Attention Conservation Notice: I use a recent study about COVID-19 as an excuse to demo an R package I am developing. Some other reasons not to read this: (a) I am not an epidemiologist and (b) I do not plan to explain confidence functions enough for the uninitiated to make sense of this post.

Andrew Gelman had an interesting post recently about the DANMASK-19 trial out of Denmark. This study randomized individuals to recieve a mask recommendation and a supply of 50 surgical masks (or not):

Encouragement to follow social distancing measures for coronavirus disease 2019, plus either no mask recommendation or a recommendation to wear a mask when outside the home among other persons together with a supply of 50 surgical masks and instructions for proper use.

From that study’s results synopsis:

A total of 3030 participants were randomly assigned to the recommendation to wear masks, and 2994 were assigned to control; 4862 completed the study. Infection with SARS-CoV-2 occurred in 42 participants recommended masks (1.8%) and 53 control participants (2.1%). The between-group difference was −0.3 percentage point (95% CI, −1.2 to 0.4 percentage point; P = 0.38) (odds ratio, 0.82 [CI, 0.54 to 1.23]; P = 0.33). Multiple imputation accounting for loss to follow-up yielded similar results. Although the difference observed was not statistically significant, the 95% CIs are compatible with a 46% reduction to a 23% increase in infection.

And the synopsis conclusion:

The recommendation to wear surgical masks to supplement other public health measures did not reduce the SARS-CoV-2 infection rate among wearers by more than 50% in a community with modest infection rates, some degree of social distancing, and uncommon general mask use. The data were compatible with lesser degrees of self-protection.

I won’t focus on the design of the study, except to make the obvious point: the target of this study is whether the recommendation to wear and provision of masks reduces rates of SARS-CoV-2 infection, not whether wearing masks reduces rates SARS-CoV-2 infection. Those are two very different questions.

With that caveat out of the way, let’s look at some of the inferential statistics resulting from this study and how they might be better-reported using confidence functions.

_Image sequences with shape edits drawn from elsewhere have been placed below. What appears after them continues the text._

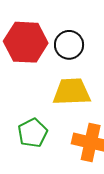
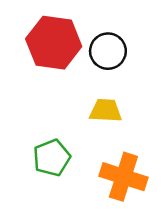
yellow trapezoid: (72, 92) -> (106, 111), size x0.7

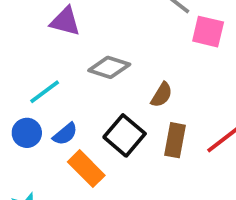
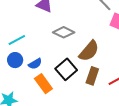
cyan line: (45, 92) -> (17, 40), moved
brown semicircle: (162, 95) -> (89, 51), size x1.6

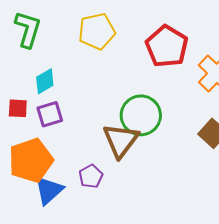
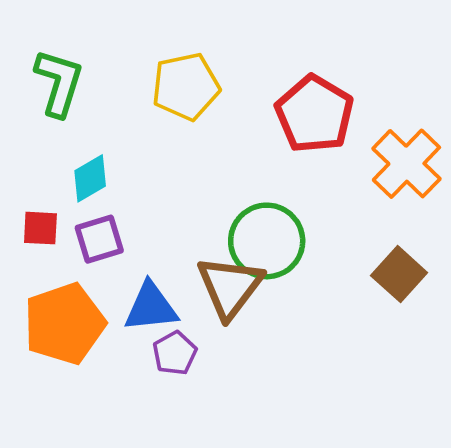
blue triangle: (49, 190) -> (151, 307), moved, turned 36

We begin with the difference between the reported rates of SARS-CoV-2 infection in the control (\(p_{C}\)) and treatment (\(p_{T}\)) groups: \(\delta = p_{C} - p_{T}\). The sample estimates of these rates are the obvious things: the proportion of individuals in the study who develop symptoms of COVID-19,

# p[1] = rate of SARS-CoV-2 in control arm
# p[2] = rate of SARS-CoV-2 in intervention arm

x <- c(53, 42)
n <- c(2470, 2392)

(p<-x/n)
## [1] 0.02145749 0.01755853

And the sample estimate for \(\delta\) is also the obvious estimate:

p[1] - p[2]
## [1] 0.003898961

The authors report a two-sided \(P\)-value for the null hypothesis of no difference in rates between the two arms of the study, i.e. hte \(P\)-value for the test \[\begin{aligned} H_{0} &: p_{C} - p_{T} = \delta_{0} = 0 \\ H_{1} &: p_{C} - p_{T} \neq \delta_{0} = 0 \end{aligned}.\]

Let’s construct confidence functions for \(\delta\), rather than just compute the particular \(P\)-value for the particular null value.

We load in the clp package (which you can find a beta version of here):

library(clp)

We then use the prop.conf() function form confidence functions for \(\delta\):

conf.diff.props <- clp::prop.conf(x = x, n = n, plot = FALSE)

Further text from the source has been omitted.